======== RAW DATA
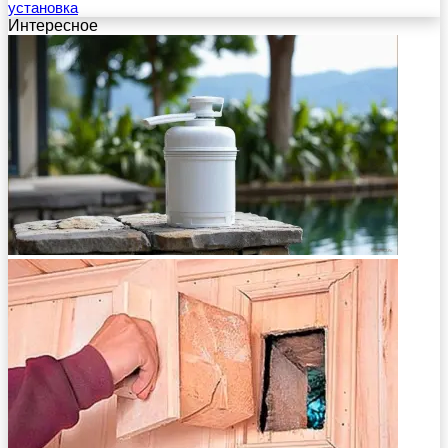
установка
Интересное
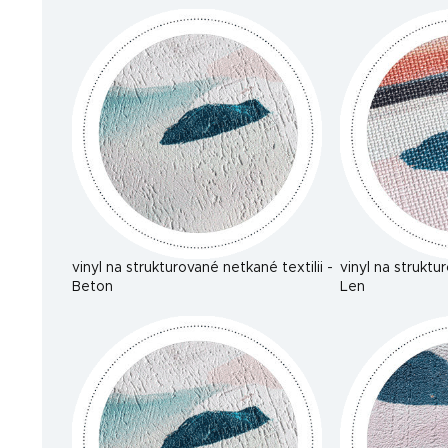
vinyl na strukturované netkané textilii -
vinyl na struktu
Beton
Len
================
Transcribe the data exactly and leave no picture in the copy.

установка
Интересное
vinyl na strukturované netkané textilii -
vinyl na struktu
Beton
Len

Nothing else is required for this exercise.